> [Exercise description]:
Reproduce all of the data exactly as written.

> [Provided records]:
..........

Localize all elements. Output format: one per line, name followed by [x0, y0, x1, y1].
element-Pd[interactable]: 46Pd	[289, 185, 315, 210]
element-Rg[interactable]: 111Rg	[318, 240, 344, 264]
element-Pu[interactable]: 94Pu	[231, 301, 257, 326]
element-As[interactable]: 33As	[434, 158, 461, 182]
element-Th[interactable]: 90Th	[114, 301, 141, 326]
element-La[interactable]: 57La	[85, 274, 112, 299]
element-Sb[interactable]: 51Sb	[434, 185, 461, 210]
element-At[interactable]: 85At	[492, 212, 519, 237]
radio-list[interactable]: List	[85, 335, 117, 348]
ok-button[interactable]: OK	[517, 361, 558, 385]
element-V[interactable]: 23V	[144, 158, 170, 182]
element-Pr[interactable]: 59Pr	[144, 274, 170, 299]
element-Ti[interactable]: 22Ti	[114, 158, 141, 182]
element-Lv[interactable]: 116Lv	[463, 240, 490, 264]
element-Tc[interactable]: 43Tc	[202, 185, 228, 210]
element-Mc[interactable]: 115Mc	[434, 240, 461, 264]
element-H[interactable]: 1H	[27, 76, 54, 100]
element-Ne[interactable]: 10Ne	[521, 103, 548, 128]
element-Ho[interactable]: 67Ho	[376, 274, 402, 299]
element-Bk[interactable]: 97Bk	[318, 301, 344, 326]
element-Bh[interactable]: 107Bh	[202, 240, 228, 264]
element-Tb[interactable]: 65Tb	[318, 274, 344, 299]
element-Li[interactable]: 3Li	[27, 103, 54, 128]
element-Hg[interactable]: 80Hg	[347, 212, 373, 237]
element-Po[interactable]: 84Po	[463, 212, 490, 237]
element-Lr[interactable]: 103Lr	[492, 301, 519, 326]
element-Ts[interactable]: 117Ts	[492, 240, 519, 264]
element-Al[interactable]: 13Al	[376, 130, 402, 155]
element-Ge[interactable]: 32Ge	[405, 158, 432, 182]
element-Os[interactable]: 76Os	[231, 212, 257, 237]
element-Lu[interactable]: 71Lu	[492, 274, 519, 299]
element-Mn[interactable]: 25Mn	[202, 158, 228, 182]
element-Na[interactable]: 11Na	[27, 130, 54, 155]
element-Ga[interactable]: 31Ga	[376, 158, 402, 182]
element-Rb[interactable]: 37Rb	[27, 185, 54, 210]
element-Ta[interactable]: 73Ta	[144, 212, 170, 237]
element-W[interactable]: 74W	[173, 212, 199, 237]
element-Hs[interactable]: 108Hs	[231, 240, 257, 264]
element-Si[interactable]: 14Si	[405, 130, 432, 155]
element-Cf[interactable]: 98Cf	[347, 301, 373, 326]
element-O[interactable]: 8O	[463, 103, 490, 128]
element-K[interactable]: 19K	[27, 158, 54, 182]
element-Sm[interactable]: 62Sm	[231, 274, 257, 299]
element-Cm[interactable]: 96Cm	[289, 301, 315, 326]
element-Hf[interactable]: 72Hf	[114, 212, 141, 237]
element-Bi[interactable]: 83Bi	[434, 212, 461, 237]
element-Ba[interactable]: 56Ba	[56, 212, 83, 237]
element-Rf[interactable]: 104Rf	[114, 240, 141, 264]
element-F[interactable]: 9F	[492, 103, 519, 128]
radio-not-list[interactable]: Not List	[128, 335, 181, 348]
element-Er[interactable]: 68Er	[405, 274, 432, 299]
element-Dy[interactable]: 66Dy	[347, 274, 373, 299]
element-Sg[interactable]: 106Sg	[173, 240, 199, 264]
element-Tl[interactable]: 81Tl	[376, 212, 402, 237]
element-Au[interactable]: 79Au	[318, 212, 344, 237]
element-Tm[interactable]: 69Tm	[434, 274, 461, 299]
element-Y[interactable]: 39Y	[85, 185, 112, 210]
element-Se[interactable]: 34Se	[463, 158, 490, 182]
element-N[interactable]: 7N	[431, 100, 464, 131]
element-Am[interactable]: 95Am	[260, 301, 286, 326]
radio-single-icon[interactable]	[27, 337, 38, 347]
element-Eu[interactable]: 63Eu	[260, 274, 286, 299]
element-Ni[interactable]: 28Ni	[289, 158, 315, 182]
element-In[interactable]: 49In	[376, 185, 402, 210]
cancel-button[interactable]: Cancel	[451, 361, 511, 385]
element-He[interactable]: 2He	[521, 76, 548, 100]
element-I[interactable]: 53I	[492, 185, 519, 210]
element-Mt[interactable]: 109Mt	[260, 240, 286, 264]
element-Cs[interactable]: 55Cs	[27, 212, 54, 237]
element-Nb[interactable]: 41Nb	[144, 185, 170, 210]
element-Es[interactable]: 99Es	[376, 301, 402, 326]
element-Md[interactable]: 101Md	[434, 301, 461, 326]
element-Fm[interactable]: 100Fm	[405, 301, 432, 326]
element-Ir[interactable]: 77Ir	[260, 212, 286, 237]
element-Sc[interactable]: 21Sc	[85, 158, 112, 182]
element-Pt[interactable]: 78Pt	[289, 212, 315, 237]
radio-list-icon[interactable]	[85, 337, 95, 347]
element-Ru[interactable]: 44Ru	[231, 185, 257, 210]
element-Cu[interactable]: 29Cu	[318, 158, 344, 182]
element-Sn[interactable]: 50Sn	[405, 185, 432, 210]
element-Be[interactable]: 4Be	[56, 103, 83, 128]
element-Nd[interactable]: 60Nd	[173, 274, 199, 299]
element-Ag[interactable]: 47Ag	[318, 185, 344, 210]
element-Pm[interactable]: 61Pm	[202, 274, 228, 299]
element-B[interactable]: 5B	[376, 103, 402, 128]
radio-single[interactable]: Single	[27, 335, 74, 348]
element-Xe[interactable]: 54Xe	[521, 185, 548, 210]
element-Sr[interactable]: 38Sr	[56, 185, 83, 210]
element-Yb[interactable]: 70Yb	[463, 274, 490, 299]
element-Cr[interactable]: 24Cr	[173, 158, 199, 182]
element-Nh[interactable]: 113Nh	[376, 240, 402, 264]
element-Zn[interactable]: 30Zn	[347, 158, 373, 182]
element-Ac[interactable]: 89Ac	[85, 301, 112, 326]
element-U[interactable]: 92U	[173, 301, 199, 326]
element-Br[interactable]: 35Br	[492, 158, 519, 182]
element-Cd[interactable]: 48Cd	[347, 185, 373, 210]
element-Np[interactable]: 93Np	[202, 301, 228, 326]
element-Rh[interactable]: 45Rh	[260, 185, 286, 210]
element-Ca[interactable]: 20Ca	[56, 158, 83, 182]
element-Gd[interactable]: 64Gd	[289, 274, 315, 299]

..........

> [Answer for the task]:
Localize all elements. Output format: one per line, name followed by [x0, y0, x1, y1].
element-Pd[interactable]: 46Pd	[289, 185, 315, 210]
element-Rg[interactable]: 111Rg	[318, 240, 344, 264]
element-Pu[interactable]: 94Pu	[231, 301, 257, 326]
element-As[interactable]: 33As	[434, 158, 461, 182]
element-Th[interactable]: 90Th	[114, 301, 141, 326]
element-La[interactable]: 57La	[85, 274, 112, 299]
element-Sb[interactable]: 51Sb	[434, 185, 461, 210]
element-At[interactable]: 85At	[492, 212, 519, 237]
radio-list[interactable]: List	[85, 335, 117, 348]
ok-button[interactable]: OK	[517, 361, 558, 385]
element-V[interactable]: 23V	[144, 158, 170, 182]
element-Pr[interactable]: 59Pr	[144, 274, 170, 299]
element-Ti[interactable]: 22Ti	[114, 158, 141, 182]
element-Lv[interactable]: 116Lv	[463, 240, 490, 264]
element-Tc[interactable]: 43Tc	[202, 185, 228, 210]
element-Mc[interactable]: 115Mc	[434, 240, 461, 264]
element-H[interactable]: 1H	[27, 76, 54, 100]
element-Ne[interactable]: 10Ne	[521, 103, 548, 128]
element-Ho[interactable]: 67Ho	[376, 274, 402, 299]
element-Bk[interactable]: 97Bk	[318, 301, 344, 326]
element-Bh[interactable]: 107Bh	[202, 240, 228, 264]
element-Tb[interactable]: 65Tb	[318, 274, 344, 299]
element-Li[interactable]: 3Li	[27, 103, 54, 128]
element-Hg[interactable]: 80Hg	[347, 212, 373, 237]
element-Po[interactable]: 84Po	[463, 212, 490, 237]
element-Lr[interactable]: 103Lr	[492, 301, 519, 326]
element-Ts[interactable]: 117Ts	[492, 240, 519, 264]
element-Al[interactable]: 13Al	[376, 130, 402, 155]
element-Ge[interactable]: 32Ge	[405, 158, 432, 182]
element-Os[interactable]: 76Os	[231, 212, 257, 237]
element-Lu[interactable]: 71Lu	[492, 274, 519, 299]
element-Mn[interactable]: 25Mn	[202, 158, 228, 182]
element-Na[interactable]: 11Na	[27, 130, 54, 155]
element-Ga[interactable]: 31Ga	[376, 158, 402, 182]
element-Rb[interactable]: 37Rb	[27, 185, 54, 210]
element-Ta[interactable]: 73Ta	[144, 212, 170, 237]
element-W[interactable]: 74W	[173, 212, 199, 237]
element-Hs[interactable]: 108Hs	[231, 240, 257, 264]
element-Si[interactable]: 14Si	[405, 130, 432, 155]
element-Cf[interactable]: 98Cf	[347, 301, 373, 326]
element-O[interactable]: 8O	[463, 103, 490, 128]
element-K[interactable]: 19K	[27, 158, 54, 182]
element-Sm[interactable]: 62Sm	[231, 274, 257, 299]
element-Cm[interactable]: 96Cm	[289, 301, 315, 326]
element-Hf[interactable]: 72Hf	[114, 212, 141, 237]
element-Bi[interactable]: 83Bi	[434, 212, 461, 237]
element-Ba[interactable]: 56Ba	[56, 212, 83, 237]
element-Rf[interactable]: 104Rf	[114, 240, 141, 264]
element-F[interactable]: 9F	[492, 103, 519, 128]
radio-not-list[interactable]: Not List	[128, 335, 181, 348]
element-Er[interactable]: 68Er	[405, 274, 432, 299]
element-Dy[interactable]: 66Dy	[347, 274, 373, 299]
element-Sg[interactable]: 106Sg	[173, 240, 199, 264]
element-Tl[interactable]: 81Tl	[376, 212, 402, 237]
element-Au[interactable]: 79Au	[318, 212, 344, 237]
element-Tm[interactable]: 69Tm	[434, 274, 461, 299]
element-Y[interactable]: 39Y	[85, 185, 112, 210]
element-Se[interactable]: 34Se	[463, 158, 490, 182]
element-N[interactable]: 7N	[431, 100, 464, 131]
element-Am[interactable]: 95Am	[260, 301, 286, 326]
radio-single-icon[interactable]	[27, 337, 38, 347]
element-Eu[interactable]: 63Eu	[260, 274, 286, 299]
element-Ni[interactable]: 28Ni	[289, 158, 315, 182]
element-In[interactable]: 49In	[376, 185, 402, 210]
cancel-button[interactable]: Cancel	[451, 361, 511, 385]
element-He[interactable]: 2He	[521, 76, 548, 100]
element-I[interactable]: 53I	[492, 185, 519, 210]
element-Mt[interactable]: 109Mt	[260, 240, 286, 264]
element-Cs[interactable]: 55Cs	[27, 212, 54, 237]
element-Nb[interactable]: 41Nb	[144, 185, 170, 210]
element-Es[interactable]: 99Es	[376, 301, 402, 326]
element-Md[interactable]: 101Md	[434, 301, 461, 326]
element-Fm[interactable]: 100Fm	[405, 301, 432, 326]
element-Ir[interactable]: 77Ir	[260, 212, 286, 237]
element-Sc[interactable]: 21Sc	[85, 158, 112, 182]
element-Pt[interactable]: 78Pt	[289, 212, 315, 237]
radio-list-icon[interactable]	[85, 337, 95, 347]
element-Ru[interactable]: 44Ru	[231, 185, 257, 210]
element-Cu[interactable]: 29Cu	[318, 158, 344, 182]
element-Sn[interactable]: 50Sn	[405, 185, 432, 210]
element-Be[interactable]: 4Be	[56, 103, 83, 128]
element-Nd[interactable]: 60Nd	[173, 274, 199, 299]
element-Ag[interactable]: 47Ag	[318, 185, 344, 210]
element-Pm[interactable]: 61Pm	[202, 274, 228, 299]
element-B[interactable]: 5B	[376, 103, 402, 128]
radio-single[interactable]: Single	[27, 335, 74, 348]
element-Xe[interactable]: 54Xe	[521, 185, 548, 210]
element-Sr[interactable]: 38Sr	[56, 185, 83, 210]
element-Yb[interactable]: 70Yb	[463, 274, 490, 299]
element-Cr[interactable]: 24Cr	[173, 158, 199, 182]
element-Nh[interactable]: 113Nh	[376, 240, 402, 264]
element-Zn[interactable]: 30Zn	[347, 158, 373, 182]
element-Ac[interactable]: 89Ac	[85, 301, 112, 326]
element-U[interactable]: 92U	[173, 301, 199, 326]
element-Br[interactable]: 35Br	[492, 158, 519, 182]
element-Cd[interactable]: 48Cd	[347, 185, 373, 210]
element-Np[interactable]: 93Np	[202, 301, 228, 326]
element-Rh[interactable]: 45Rh	[260, 185, 286, 210]
element-Ca[interactable]: 20Ca	[56, 158, 83, 182]
element-Gd[interactable]: 64Gd	[289, 274, 315, 299]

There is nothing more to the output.